Published 07/21/2014, 03:45 AM
Updated 12/18/2019, 06:45 AM

Politics to trump economics

While of course the markets will be watching the economic indicators as usual this week, the focus of attention will be on the crisis in Ukraine. Until recently the markets have been rather sanguine about the whole affair, assuming the Russian occupation of Crimea would be a largely one-off event. Now, however the problems in Ukraine are forcing themselves upon the rest of the world and could become a more important, even defining, factor for the markets if the conflict continues to escalate. We need only look at the action last Thursday – USD up, JPY up, Treasuries and Bunds up, Gold and Oil up, and stocks and industrial metals down – to see what the impact on markets might be. We may be back to a “risk off” world, after all.

The crisis in Ukraine matters for the European economy at the margin. According to Berenberg Securities, German goods exports to Russia last year amounted to 1.3% of German GDP; exports to Ukraine added a further 0.2% to that. These exports are now collapsing; German exports to Russia fell 17% yoy in April, while exports to much smaller Ukraine plunged 43%. As the conflict has escalated since then, the data for the coming months is likely to be even worse. Fortunately, Germany is the strongest economy in the Eurozone, and most other Eurozone countries are less exposed than Germany, so this is probably not enough by itself to tip the fragile Eurozone recovery back into recession, but it certainly doesn’t help.
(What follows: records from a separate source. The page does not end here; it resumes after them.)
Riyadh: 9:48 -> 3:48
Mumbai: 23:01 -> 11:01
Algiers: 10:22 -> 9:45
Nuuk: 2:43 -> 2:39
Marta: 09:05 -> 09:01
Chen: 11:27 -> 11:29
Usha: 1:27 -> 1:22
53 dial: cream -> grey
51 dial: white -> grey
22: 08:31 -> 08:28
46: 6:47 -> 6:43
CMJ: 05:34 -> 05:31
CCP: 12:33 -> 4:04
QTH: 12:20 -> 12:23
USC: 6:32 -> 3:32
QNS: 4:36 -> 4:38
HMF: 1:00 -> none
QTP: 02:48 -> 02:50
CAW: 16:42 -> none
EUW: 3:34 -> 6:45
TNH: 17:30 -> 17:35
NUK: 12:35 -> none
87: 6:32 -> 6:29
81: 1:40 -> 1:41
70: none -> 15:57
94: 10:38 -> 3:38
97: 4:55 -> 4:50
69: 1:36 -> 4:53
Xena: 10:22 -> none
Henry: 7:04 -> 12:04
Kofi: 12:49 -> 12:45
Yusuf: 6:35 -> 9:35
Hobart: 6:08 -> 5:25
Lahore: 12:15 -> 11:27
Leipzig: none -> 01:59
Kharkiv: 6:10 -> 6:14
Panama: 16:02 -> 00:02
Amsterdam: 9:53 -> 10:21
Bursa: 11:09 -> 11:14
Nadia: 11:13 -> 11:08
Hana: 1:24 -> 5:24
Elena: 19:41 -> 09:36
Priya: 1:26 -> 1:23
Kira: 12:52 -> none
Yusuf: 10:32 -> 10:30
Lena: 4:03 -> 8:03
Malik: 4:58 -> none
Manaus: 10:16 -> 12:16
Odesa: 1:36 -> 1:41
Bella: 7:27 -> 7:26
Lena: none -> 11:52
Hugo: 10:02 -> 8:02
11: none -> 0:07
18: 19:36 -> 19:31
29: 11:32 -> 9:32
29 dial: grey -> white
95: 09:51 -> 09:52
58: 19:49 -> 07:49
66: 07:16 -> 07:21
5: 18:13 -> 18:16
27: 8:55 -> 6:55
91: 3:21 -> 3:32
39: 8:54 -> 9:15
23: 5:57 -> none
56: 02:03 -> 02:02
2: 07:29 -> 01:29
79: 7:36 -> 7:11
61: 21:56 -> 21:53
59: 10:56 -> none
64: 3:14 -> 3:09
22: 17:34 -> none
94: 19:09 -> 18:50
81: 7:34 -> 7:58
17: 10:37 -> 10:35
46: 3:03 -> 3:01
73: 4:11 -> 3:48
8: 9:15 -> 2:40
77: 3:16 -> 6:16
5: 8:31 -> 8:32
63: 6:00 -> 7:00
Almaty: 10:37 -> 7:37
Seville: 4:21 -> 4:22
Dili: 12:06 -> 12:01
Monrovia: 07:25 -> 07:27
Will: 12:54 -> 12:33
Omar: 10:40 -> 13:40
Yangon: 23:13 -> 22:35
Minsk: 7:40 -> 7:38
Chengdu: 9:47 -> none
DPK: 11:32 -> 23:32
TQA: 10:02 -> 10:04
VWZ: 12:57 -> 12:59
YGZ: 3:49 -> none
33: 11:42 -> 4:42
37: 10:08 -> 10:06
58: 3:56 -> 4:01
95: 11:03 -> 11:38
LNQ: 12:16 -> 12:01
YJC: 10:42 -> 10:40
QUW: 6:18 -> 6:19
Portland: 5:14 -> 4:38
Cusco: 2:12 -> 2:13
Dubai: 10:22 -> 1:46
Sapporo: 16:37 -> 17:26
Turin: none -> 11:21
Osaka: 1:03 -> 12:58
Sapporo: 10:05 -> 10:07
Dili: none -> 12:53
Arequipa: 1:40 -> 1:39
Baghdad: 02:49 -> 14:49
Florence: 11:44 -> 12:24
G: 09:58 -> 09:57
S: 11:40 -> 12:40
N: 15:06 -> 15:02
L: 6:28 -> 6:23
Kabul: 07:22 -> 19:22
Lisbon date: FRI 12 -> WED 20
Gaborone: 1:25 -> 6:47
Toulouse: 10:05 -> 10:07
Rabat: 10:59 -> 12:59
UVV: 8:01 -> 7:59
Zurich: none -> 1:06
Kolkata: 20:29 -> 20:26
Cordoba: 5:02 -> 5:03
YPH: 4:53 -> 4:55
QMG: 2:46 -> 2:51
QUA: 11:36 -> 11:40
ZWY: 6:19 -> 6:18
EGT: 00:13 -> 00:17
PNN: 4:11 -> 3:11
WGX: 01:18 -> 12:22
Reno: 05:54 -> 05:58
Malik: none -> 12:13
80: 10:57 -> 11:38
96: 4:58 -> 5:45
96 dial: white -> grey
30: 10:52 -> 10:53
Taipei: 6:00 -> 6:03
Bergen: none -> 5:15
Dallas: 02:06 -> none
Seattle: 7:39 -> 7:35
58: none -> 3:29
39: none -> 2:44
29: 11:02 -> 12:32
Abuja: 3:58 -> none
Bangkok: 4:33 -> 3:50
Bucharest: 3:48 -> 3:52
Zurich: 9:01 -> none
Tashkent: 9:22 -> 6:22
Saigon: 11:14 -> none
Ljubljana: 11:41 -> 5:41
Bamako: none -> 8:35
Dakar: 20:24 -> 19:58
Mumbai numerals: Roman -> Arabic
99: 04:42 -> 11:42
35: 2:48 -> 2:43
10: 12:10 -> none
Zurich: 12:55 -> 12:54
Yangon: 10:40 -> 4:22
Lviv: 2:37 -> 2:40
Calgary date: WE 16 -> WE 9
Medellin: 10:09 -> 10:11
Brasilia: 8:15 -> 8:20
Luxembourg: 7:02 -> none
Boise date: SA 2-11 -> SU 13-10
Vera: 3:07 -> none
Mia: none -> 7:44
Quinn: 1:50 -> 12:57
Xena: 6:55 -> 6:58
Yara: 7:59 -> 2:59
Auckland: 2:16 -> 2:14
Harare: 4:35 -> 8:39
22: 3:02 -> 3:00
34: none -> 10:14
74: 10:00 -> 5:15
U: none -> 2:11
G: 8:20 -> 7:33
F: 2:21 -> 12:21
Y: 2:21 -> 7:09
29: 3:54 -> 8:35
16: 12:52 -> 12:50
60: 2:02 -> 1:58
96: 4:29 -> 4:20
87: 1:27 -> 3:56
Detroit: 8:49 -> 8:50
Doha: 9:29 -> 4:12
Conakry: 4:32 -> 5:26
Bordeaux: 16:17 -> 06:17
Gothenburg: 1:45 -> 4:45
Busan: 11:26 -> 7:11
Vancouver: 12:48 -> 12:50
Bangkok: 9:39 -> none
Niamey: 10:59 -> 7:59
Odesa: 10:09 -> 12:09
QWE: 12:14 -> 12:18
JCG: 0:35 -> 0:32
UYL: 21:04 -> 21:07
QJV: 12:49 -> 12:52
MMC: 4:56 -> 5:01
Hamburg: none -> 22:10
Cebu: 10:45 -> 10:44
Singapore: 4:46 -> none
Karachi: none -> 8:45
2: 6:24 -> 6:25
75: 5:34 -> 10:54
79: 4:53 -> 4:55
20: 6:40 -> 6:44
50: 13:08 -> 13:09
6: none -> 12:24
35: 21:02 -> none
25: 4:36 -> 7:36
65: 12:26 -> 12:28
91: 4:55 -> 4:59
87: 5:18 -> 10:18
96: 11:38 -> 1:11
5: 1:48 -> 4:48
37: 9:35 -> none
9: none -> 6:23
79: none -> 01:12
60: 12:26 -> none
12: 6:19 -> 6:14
The toll on the Russian economy is likely to be much greater, however. Britain, Germany and France Sunday agreed they should be ready to announce a fresh round of sanctions at Tuesday’s meeting of the EU Foreign Affairs Council. As domestic uncertainty and capital flight add to the burden of sanctions and the costs of war, Russia’s already troubled economy could suffer a major blow. RUB and the Russian stock market are likely to be the major market losers.

Today: Monday’s calendar is relatively light. During the European day, Germany’s PPI rate is forecast to have declined 0.7% yoy in June, compared to -0.8% yoy in May. We also get Italy’s industrial orders for May. Neither release is a major market mover.

The only indicator from the US is the Chicago Fed national activity index, but no forecast is available.

There are no speakers scheduled Monday

This week: The highlight of the week will be The Reserve Bank of New Zealand’s policy meeting on Thursday. We expect the Bank to increase its official cash rate by another 25bps to 3.50%. While the rate hike is widely expected, recent weaker than expected inflation data and the further decline of dairy prices may take some pressure off the RBNZ to raise rates in the following months. That’s what the focus of attention will be on. Governor Wheeler will hold a news conference following the Bank’s rate decision. On Wednesday the Bank of England releases the minutes of its latest policy meeting. Recent comments and speeches by MPC members, plus the minutes of recent meetings, indicate that at least some members have moved closer to a dissenting vote, but I doubt that it will come this month. With no outright dissent, the focus will be on the range of views on space capacity among MPC members and the debate about when to start raising rates.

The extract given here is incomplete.